Promouvoir un modèle non marchand de légalisation via des Cannabis Social Clubs

Dans tous les pays qui ont légalisé l’usage, la production et la distribution du cannabis, et dans tous ceux qui envisagent de le faire, la question des modalités de production et de distribution tient toujours une place centrale : qui doit être autorisé à produire du cannabis, dans quelles conditions, et comment doit se dérouler la distribution ? Plusieurs modèles sont possibles et ont déjà été mis en œuvre, souvent en faisant coexister diverses options : production et/ou distribution par l’État (Canada, Uruguay), production et distribution par des acteurs commerciaux (nombreux États américains), autoproduction par les consommateurs eux-mêmes (Uruguay, nombreux États américains, certaines provinces du Canada), et Cannabis Social Clubs (Uruguay).

Les Cannabis Social Clubs (CSC) constituent une solution originale qui peut répondre à divers défis. Il s’agit d’associations d’usager·e·s majeur·e·s de cannabis, qui organisent collectivement la culture et la distribution de cannabis parmi leurs membres. Les CSC fonctionnent sur une base non marchande et en circuit fermé, c’est-à-dire que seules les personnes formellement affiliées à ces associations sont habilitées à participer à leurs activités et à obtenir par ce biais du cannabis pour leur consommation personnelle. L’idée fondamentale est que là où une personne est autorisée à cultiver une ou plusieurs plantes de cannabis, un groupe de personnes qui s’unit en association peut cultiver le même nombre de plantes multiplié par le nombre de membres. Au passage, les ressources sont mises en commun, ce qui permet notamment des économies d’échelle, des échanges de variétés et une transmission de savoir-faire.

En quelque sorte, les CSC sont un échelon intermédiaire entre l’autoculture individuelle et une production commerciale à plus grande échelle, tout en respectant une éthique non marchande. Cette indépendance de l’industrie et de la notion de profit garantit la qualité du produit (les membres produisent pour eux-mêmes) et son prix raisonnable. Vu ses modalités (fréquence de la distribution, enregistrement des membres, etc.), ce modèle s’adresse plutôt aux usager·e·s régulier·e·s, et à ce titre, il a le potentiel d’enrayer une partie considérable du marché noir, ce qui constitue toujours un objectif important des politiques de légalisation du cannabis. De plus, les CSC comportent un aspect de socialisation autour de la production et de l’usage de cannabis. Outre les liens que cela crée, cela permet également de diffuser des pratiques de réduction des risques. Cependant, ce modèle ne s’adresse pas à tous les profils d’usager·e·s, et il ne constitue donc pas une solution unique à la question de la production et de la distribution de cannabis sur un marché légalisé, même s’il peut en être un pilier important.

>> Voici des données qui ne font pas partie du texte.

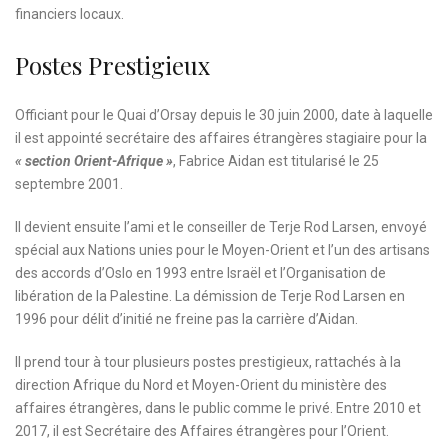
financiers locaux.
Postes Prestigieux
Officiant pour le Quai d’Orsay depuis le 30 juin 2000, date à laquelle
il est appointé secrétaire des affaires étrangères stagiaire pour la
« section Orient-Afrique »
, Fabrice Aidan est titularisé le 25
septembre 2001.
Il devient ensuite l’ami et le conseiller de Terje Rod Larsen, envoyé
spécial aux Nations unies pour le Moyen-Orient et l’un des artisans
des accords d’Oslo en 1993 entre Israël et l’Organisation de
libération de la Palestine. La démission de Terje Rod Larsen en
1996 pour délit d’initié ne freine pas la carrière d’Aidan.
Il prend tour à tour plusieurs postes prestigieux, rattachés à la
direction Afrique du Nord et Moyen-Orient du ministère des
affaires étrangères, dans le public comme le privé. Entre 2010 et
2017, il est Secrétaire des Affaires étrangères pour l’Orient.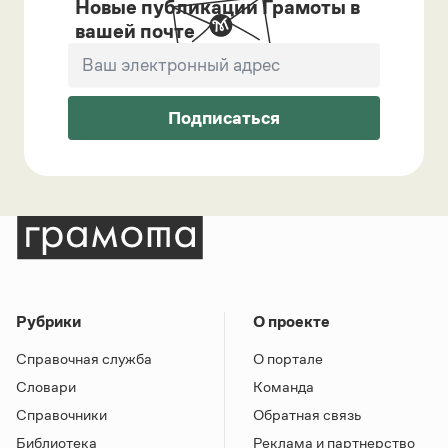
Новые публикации Грамоты в
вашей почте
Подписаться
Рубрики
О проекте
Справочная служба
О портале
Словари
Команда
Справочники
Обратная связь
Библиотека
Реклама и партнерство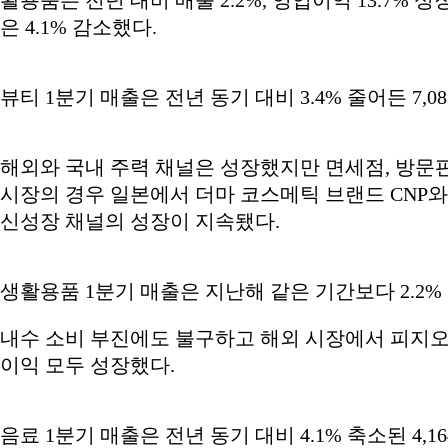
은 4.1% 감소했다.
뷰티 1분기 매출은 전년 동기 대비 3.4% 줄어든 7,0
해외와 국내 주력 채널은 성장했지만 면세점, 방문판
시장의 경우 일본에서 더마 코스메틱 브랜드 CNP와
신성장 채널의 성장이 지속됐다.
생활용품 1분기 매출은 지난해 같은 기간보다 2.2% 늘
내수 소비 부진에도 불구하고 해외 시장에서 피지오
이익 모두 성장했다.
음료 1분기 매출은 전년 동기 대비 4.1% 축소된 4,1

Le modèle des CSC a vu le jour en Espagne au début des années 1990, où il a largement fleuri : on estime le nombre de CSC en Espagne à près de 1000. Malgré plusieurs tentatives législatives, il n’y est toujours pas légalement reconnu pour autant. Le seul pays à avoir réglementé et donc officiellement autorisé les CSC reste pour l’instant l’Uruguay, qui a légalisé le cannabis en 2013. En Belgique, plusieurs CSC sont apparus au milieu des années 2000. Procédant d’une démarche militante, ils n’ont jamais caché leurs activités, espérant faire évoluer le débat. Mais la justice ne l’a pas entendu pas de cette oreille. Après des poursuites étalées sur plusieurs années, et des verdicts variables, même si les CSC n’ont jamais été condamnés comme l’auraient été des trafiquants, le signal de la justice est clair : le cannabis reste illégal en vertu de la loi de 1921, et les contrevenants ne restent pas impunis. Néanmoins, le modèle est plébiscité par de nombreux observateurs et acteurs du secteur concerné.